From 57282d8fd744072d6d6f18fa6ebe3cc1149015bf Mon Sep 17 00:00:00 2001
From: Kent Overstreet <koverstreet@google.com>
Date: Mon, 13 May 2013 13:42:52 -0700
Subject: aio: Kill ki_users

The kiocb refcount is only needed for cancellation - to ensure a kiocb
isn't freed while a ki_cancel callback is running. But if we restrict
ki_cancel callbacks to not block (which they currently don't), we can
simply drop the refcount.

Signed-off-by: Kent Overstreet <koverstreet@google.com>
Cc: Zach Brown <zab@redhat.com>
Cc: Felipe Balbi <balbi@ti.com>
Cc: Greg Kroah-Hartman <gregkh@linuxfoundation.org>
Cc: Mark Fasheh <mfasheh@suse.com>
Cc: Joel Becker <jlbec@evilplan.org>
Cc: Rusty Russell <rusty@rustcorp.com.au>
Cc: Jens Axboe <axboe@kernel.dk>
Cc: Asai Thambi S P <asamymuthupa@micron.com>
Cc: Selvan Mani <smani@micron.com>
Cc: Sam Bradshaw <sbradshaw@micron.com>
Cc: Jeff Moyer <jmoyer@redhat.com>
Cc: Al Viro <viro@zeniv.linux.org.uk>
Cc: Benjamin LaHaise <bcrl@kvack.org>
Cc: Theodore Ts'o <tytso@mit.edu>
Signed-off-by: Benjamin LaHaise <bcrl@kvack.org>
---
 fs/aio.c            | 47 ++++++++++++-----------------------------------
 include/linux/aio.h |  5 -----
 2 files changed, 12 insertions(+), 40 deletions(-)

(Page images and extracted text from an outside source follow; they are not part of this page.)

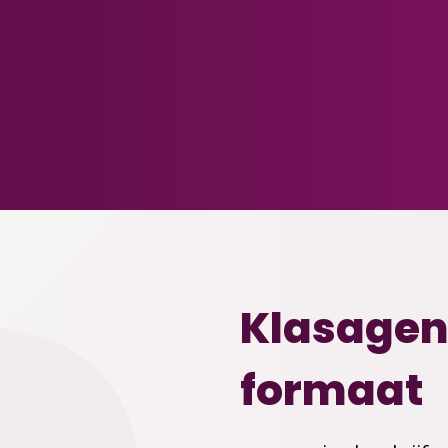
Klasagen
formaat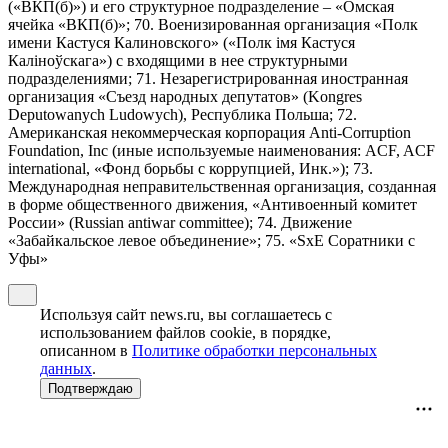
(«ВКП(б)») и его структурное подразделение – «Омская
ячейка «ВКП(б)»; 70. Военизированная организация «Полк
имени Кастуся Калиновского» («Полк iмя Кастуся
Калiноўскага») с входящими в нее структурными
подразделениями; 71. Незарегистрированная иностранная
организация «Съезд народных депутатов» (Kongres
Deputowanych Ludowych), Республика Польша; 72.
Американская некоммерческая корпорация Anti-Corruption
Foundation, Inc (иные используемые наименования: ACF, ACF
international, «Фонд борьбы с коррупцией, Инк.»); 73.
Международная неправительственная организация, созданная
в форме общественного движения, «Антивоенный комитет
России» (Russian antiwar committee); 74. Движение
«Забайкальское левое объединение»; 75. «SxE Соратники с
Уфы»
Используя сайт news.ru, вы соглашаетесь с
использованием файлов cookie, в порядке,
описанном в
Политике обработки персональных
данных
.
Подтверждаю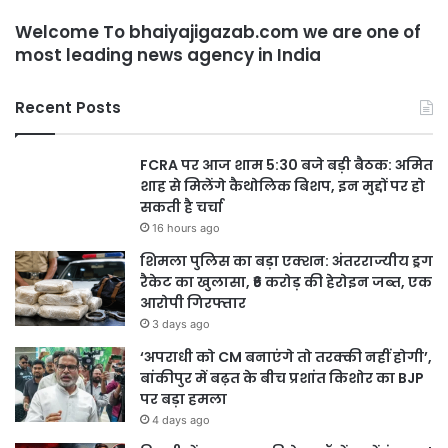
Welcome To bhaiyajigazab.com we are one of
most leading news agency in India
Recent Posts
FCRA पर आज शाम 5:30 बजे बड़ी बैठक: अमित
शाह से मिलेंगे कैथोलिक बिशप, इन मुद्दों पर हो
सकती है चर्चा
16 hours ago
शिमला पुलिस का बड़ा एक्शन: अंतरराज्यीय ड्रग
रैकेट का खुलासा, ₹6 करोड़ की हेरोइन जब्त, एक
आरोपी गिरफ्तार
3 days ago
‘अपराधी को CM बनाएंगे तो तरक्की नहीं होगी’,
बांकीपुर में बढ़त के बीच प्रशांत किशोर का BJP
पर बड़ा हमला
4 days ago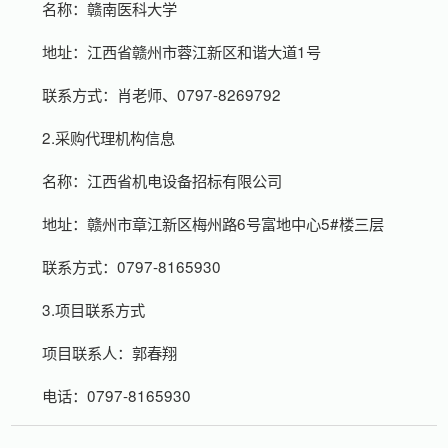
名称：赣南医科大学
地址：江西省赣州市蓉江新区和谐大道1号
联系方式：肖老师、0797-8269792
2.采购代理机构信息
名称：江西省机电设备招标有限公司
地址：赣州市章江新区梅州路6号富地中心5#楼三层
联系方式：0797-8165930
3.项目联系方式
项目联系人：郭春翔
电话：0797-8165930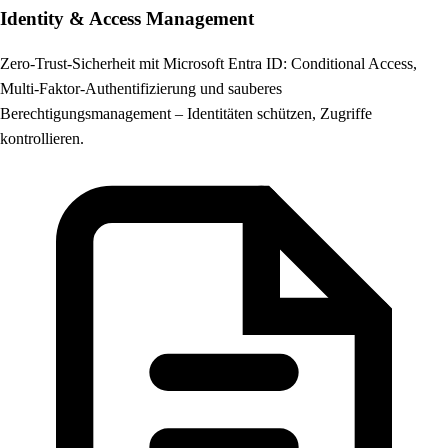
Identity & Access Management
Zero-Trust-Sicherheit mit Microsoft Entra ID: Conditional Access,
Multi-Faktor-Authentifizierung und sauberes
Berechtigungsmanagement – Identitäten schützen, Zugriffe
kontrollieren.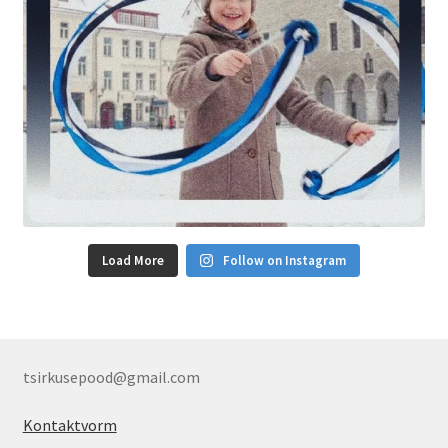
Load More
Follow on Instagram
tsirkusepood@gmail.com
Kontaktvorm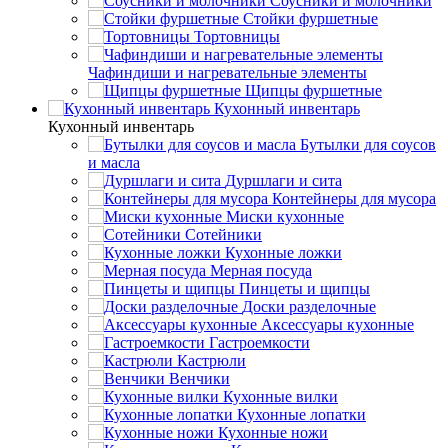
Соусники и молочники
Стойки фуршетные
Тортовницы
Чафиндиши и нагревательные элементы
Щипцы фуршетные
Кухонный инвентарь
Кухонный инвентарь
Бутылки для соусов
и масла
Дуршлаги и сита
Контейнеры для мусора
Миски кухонные
Сотейники
Кухонные ложки
Мерная посуда
Пинцеты и щипцы
Доски разделочные
Аксессуары кухонные
Гастроемкости
Кастрюли
Венчики
Кухонные вилки
Кухонные лопатки
Кухонные ножи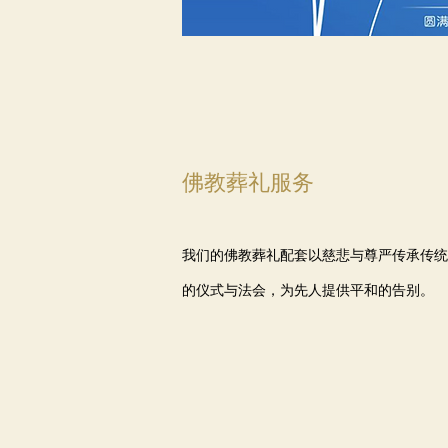
佛教葬礼服务
我们的佛教葬礼配套以慈悲与尊严传承传统
的仪式与法会，为先人提供平和的告别。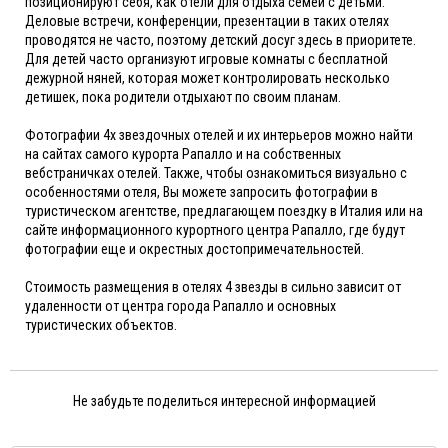
позиционируют себя, как отели для отдыха семей с детьми.
Деловые встречи, конференции, презентации в таких отелях
проводятся не часто, поэтому детский досуг здесь в приоритете.
Для детей часто организуют игровые комнаты с бесплатной
дежурной няней, которая может контролировать несколько
детишек, пока родители отдыхают по своим планам.
Фотографии 4х звездочных отелей и их интерьеров можно найти
на сайтах самого курорта Рапалло и на собственных
вебстраничках отелей. Также, чтобы ознакомиться визуально с
особенностями отеля, Вы можете запросить фотографии в
туристическом агентстве, предлагающем поездку в Италия или на
сайте информационного курортного центра Рапалло, где будут
фотографии еще и окрестных достопримечательностей.
Стоимость размещения в отелях 4 звезды в сильно зависит от
удаленности от центра города Рапалло и основных
туристических объектов.
Не забудьте поделиться интересной информацией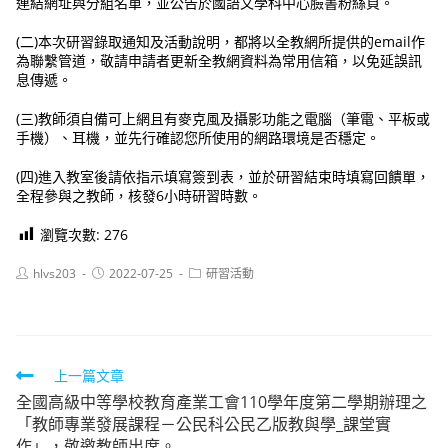
連結網址與分組名單，並公告於國語文學科中心臉書粉絲頁。
(二)本次研習錄取通知及活動說明，都將以全教網所提供的email作
為聯繫管道，敬請申請者更新全教網資料為常用信箱，以免延誤訊
息傳遞。
(三)教師須自備可上網且有麥克風及攝影功能之電腦（筆電、平板或
手機）、耳機，並先行確認您所使用的網路環境是否穩定。
(四)進入教室後請依指示填寫簽到表，並於研習結束時填寫回饋單，
全程參與之教師，核發6小時研習時數。
瀏覽次數:
276
Post
Post
Post
hlvs203
2022-07-25
研習活動
author:
published:
category:
Read
上一篇文章
全國高級中等學校教育產業工會110學年度第二學期辦理之
more
「教師專業發展課程－公民科公民乙版教與學_課堂實
articles
作」，敬邀教師出席。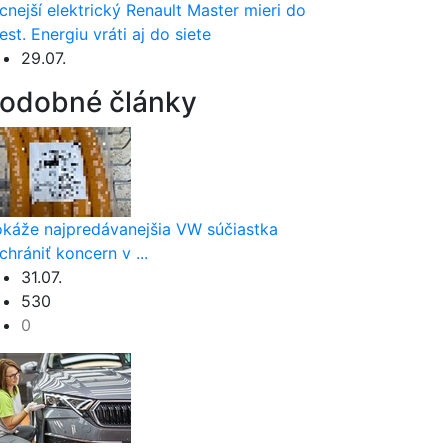
cnejší elektrický Renault Master mieri do
est. Energiu vráti aj do siete
29.07.
odobné články
káže najpredávanejšia VW súčiastka
chrániť koncern v ...
31.07.
530
0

(limited to 'include/linux')

diff --git a/fs/aio.c b/fs/aio.c
index 09fe1f334631..69a608a43760 100644
--- a/fs/aio.c
+++ b/fs/aio.c
@@ -361,7 +361,6 @@ EXPORT_SYMBOL(kiocb_set_cancel_fn);
 static int kiocb_cancel(struct kioctx *ctx, struct kiocb *kiocb)
 {
 	kiocb_cancel_fn *old, *cancel;
-	int ret = -EINVAL;
 
 	/*
 	 * Don't want to set kiocb->ki_cancel = KIOCB_CANCELLED unless it
@@ -371,21 +370,13 @@ static int kiocb_cancel(struct kioctx *ctx, struct kiocb *kiocb)

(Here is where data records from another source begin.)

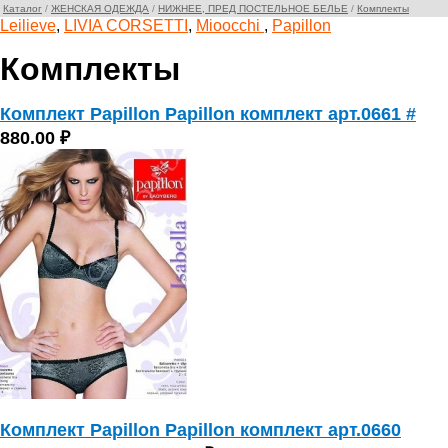
Каталог
/
ЖЕНСКАЯ ОДЕЖДА
/
НИЖНЕЕ, ПРЕД ПОСТЕЛЬНОЕ БЕЛЬЕ
/
Комплекты
Leilieve
,
LIVIA CORSETTI
,
Mioocchi
,
Papillon
Комплекты
Комплект Papillon Papillon комплект арт.0661 #
880.00 ₽
Комплект Papillon Papillon комплект арт.0660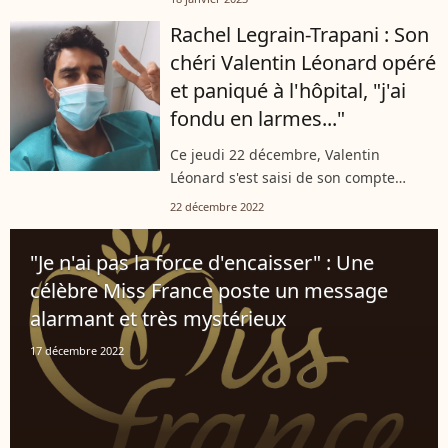
story Instagram. Les amoureux ont été
Rachel Legrain-Trapani : Son
victimes d'un cambriolage. Mais...
chéri Valentin Léonard opéré
et paniqué à l'hôpital, "j'ai
fondu en larmes..."
Ce jeudi 22 décembre, Valentin
Léonard s'est saisi de son compte
Instagram pour partager un poignant
22 décembre 2022
message. Après avoir subi une
opération, le compagnon de Rachel
"Je n'ai pas la force d'encaisser" : Une
Legrain-Trapani...
célèbre Miss France poste un message
alarmant et très mystérieux
17 décembre 2022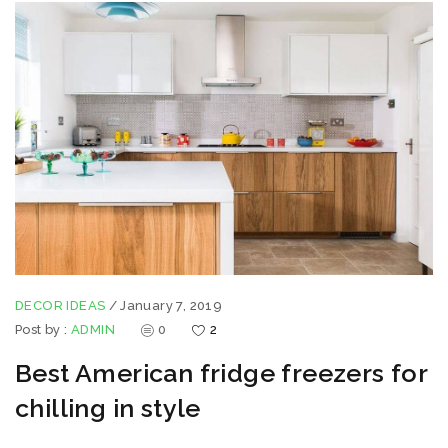
DECOR IDEAS
/
January 7, 2019
Post by :
ADMIN
0
2
Best American fridge freezers for
chilling in style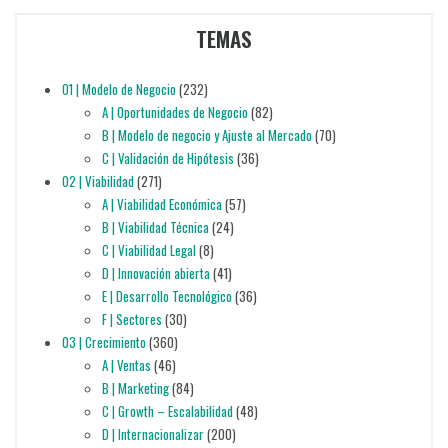
TEMAS
01 | Modelo de Negocio
(232)
A | Oportunidades de Negocio
(82)
B | Modelo de negocio y Ajuste al Mercado
(70)
C | Validación de Hipótesis
(36)
02 | Viabilidad
(271)
A | Viabilidad Económica
(57)
B | Viabilidad Técnica
(24)
C | Viabilidad Legal
(8)
D | Innovación abierta
(41)
E | Desarrollo Tecnológico
(36)
F | Sectores
(30)
03 | Crecimiento
(360)
A | Ventas
(46)
B | Marketing
(84)
C | Growth – Escalabilidad
(48)
D | Internacionalizar
(200)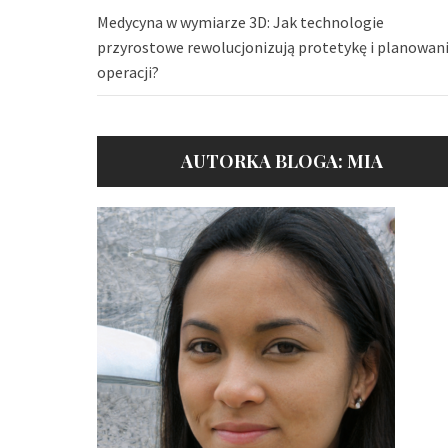
Medycyna w wymiarze 3D: Jak technologie
przyrostowe rewolucjonizują protetykę i planowan
operacji?
AUTORKA BLOGA: MIA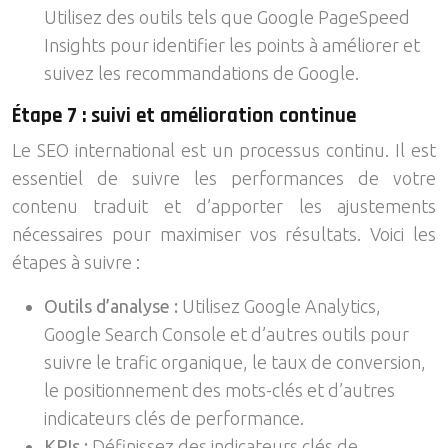
Utilisez des outils tels que Google PageSpeed
Insights pour identifier les points à améliorer et
suivez les recommandations de Google.
Étape 7 : suivi et amélioration continue
Le SEO international est un processus continu. Il est
essentiel de suivre les performances de votre
contenu traduit et d’apporter les ajustements
nécessaires pour maximiser vos résultats. Voici les
étapes à suivre :
Outils d’analyse :
Utilisez Google Analytics,
Google Search Console et d’autres outils pour
suivre le trafic organique, le taux de conversion,
le positionnement des mots-clés et d’autres
indicateurs clés de performance.
KPIs :
Définissez des indicateurs clés de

 	cancel = ACCESS_ONCE(kiocb->ki_cancel);
 	do {
 		if (!cancel || cancel == KIOCB_CANCELLED)
-			return ret;
+			return -EINVAL;
 
 		old = cancel;
 		cancel = cmpxchg(&kiocb->ki_cancel, old, KIOCB_CANCELLED);
 	} while (cancel != old);
 
-	atomic_inc(&kiocb->ki_users);
-	spin_unlock_irq(&ctx->ctx_lock);
-
-	ret = cancel(kiocb);
-
-	spin_lock_irq(&ctx->ctx_lock);
-	aio_put_req(kiocb);
-
-	return ret;
+	return cancel(kiocb);
 }
 
 static void free_ioctx_rcu(struct rcu_head *head)
@@ -599,16 +590,16 @@ static void kill_ioctx(struct kioctx *ctx)
 /* wait_on_sync_kiocb:
  *	Waits on the given sync kiocb to complete.
  */
-ssize_t wait_on_sync_kiocb(struct kiocb *iocb)

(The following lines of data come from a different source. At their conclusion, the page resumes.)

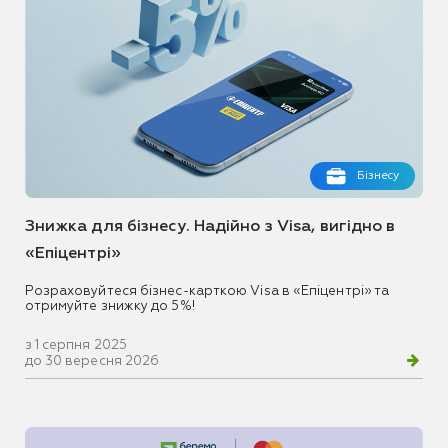
Бізнесу
Знижка для бізнесу. Надійно з Visa, вигідно в
«Епіцентрі»
Розраховуйтеся бізнес-карткою Visa в «Епіцентрі» та
отримуйте знижку до 5%!
з 1 серпня 2025
до 30 вересня 2026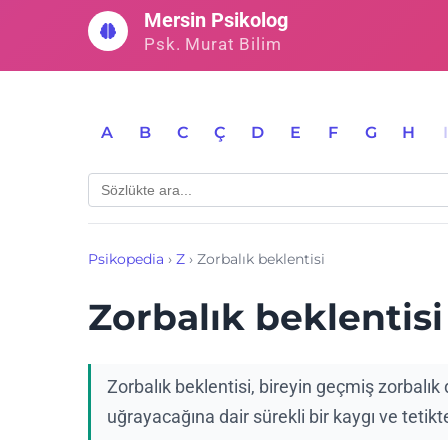
İçeriğe
Mersin Psikolog
geç
Psk. Murat Bilim
A
B
C
Ç
D
E
F
G
H
Psikopedia
›
Z
›
Zorbalık beklentisi
Zorbalık beklentisi
Zorbalık beklentisi, bireyin geçmiş zorbalı
uğrayacağına dair sürekli bir kaygı ve tetikt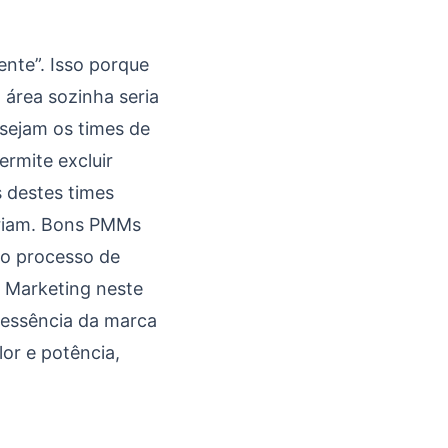
ente”. Isso porque
 área sozinha seria
 sejam os times de
rmite excluir
s destes times
eriam. Bons PMMs
 o processo de
 Marketing neste
 essência da marca
or e potência,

+ssize_t wait_on_sync_kiocb(struct kiocb *req)
 {
-	while (atomic_read(&iocb->ki_users)) {
+	while (!req->ki_ctx) {
 		set_current_state(TASK_UNINTERRUPTIBLE);
-		if (!atomic_read(&iocb->ki_users))
+		if (req->ki_ctx)
 			break;
 		io_schedule();
 	}
 	__set_current_state(TASK_RUNNING);
-	return iocb->ki_user_data;
+	return req->ki_user_data;
 }
 EXPORT_SYMBOL(wait_on_sync_kiocb);
 
@@ -687,14 +678,8 @@ out:
 }
 
 /* aio_get_req
- *	Allocate a slot for an aio request.  Increments the ki_users count
- * of the kioctx so that the kioctx stays around until all requests are
- * complete.  Returns NULL if no requests are free.
- *
- * Returns with kiocb->ki_users set to 2.  The io submit code path holds
- * an extra reference while submitting the i/o.
- * This prevents races between the aio code path referencing the
- * req (after submitting it) and aio_complete() freeing the req.
+ *	Allocate a slot for an aio request.
+ * Returns NULL if no requests are free.
  */
 static inline struct kiocb *aio_get_req(struct kioctx *ctx)
 {
@@ -707,7 +692,6 @@ static inline struct kiocb *aio_get_req(struct kioctx *ctx)
 	if (unlikely(!req))
 		goto out_put;
 
-	atomic_set(&req->ki_users, 1);
 	req->ki_ctx = ctx;
 	return req;
 out_put:
@@ -726,13 +710,6 @@ static void kiocb_free(struct kiocb *req)
 	kmem_cache_free(kiocb_cachep, req);
 }
 
-void aio_put_req(struct kiocb *req)
-{
-	if (atomic_dec_and_test(&req->ki_users))
-		kiocb_free(req);
-}
-EXPORT_SYMBOL(aio_put_req);
-
 static struct kioctx *lookup_ioctx(unsigned long ctx_id)
 {
 	struct mm_struct *mm = current->mm;
@@ -771,9 +748,9 @@ void aio_complete(struct kiocb *iocb, long res, long res2)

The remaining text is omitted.